* Problem: Reproduce the entries verbatim; no pictures.
---- The data
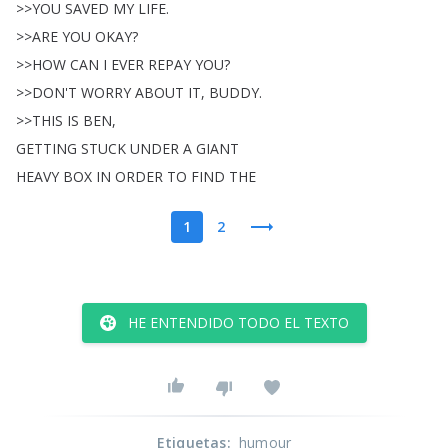
>>
YOU
SAVED
MY
LIFE
.
>>
ARE
YOU
OKAY
?
>>
HOW
CAN
I
EVER
REPAY
YOU
?
>>
DON'T
WORRY
ABOUT
IT
,
BUDDY
.
>>
THIS
IS
BEN
,
GETTING
STUCK
UNDER
A
GIANT
HEAVY
BOX
IN
ORDER
TO
FIND
THE
1
2
HE ENTENDIDO TODO EL TEXTO
Etiquetas
:
humour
--------
* Response to the task:
>>
YOU
SAVED
MY
LIFE
.
>>
ARE
YOU
OKAY
?
>>
HOW
CAN
I
EVER
REPAY
YOU
?
>>
DON'T
WORRY
ABOUT
IT
,
BUDDY
.
>>
THIS
IS
BEN
,
GETTING
STUCK
UNDER
A
GIANT
HEAVY
BOX
IN
ORDER
TO
FIND
THE
1
2
HE ENTENDIDO TODO EL TEXTO
Etiquetas
:
humour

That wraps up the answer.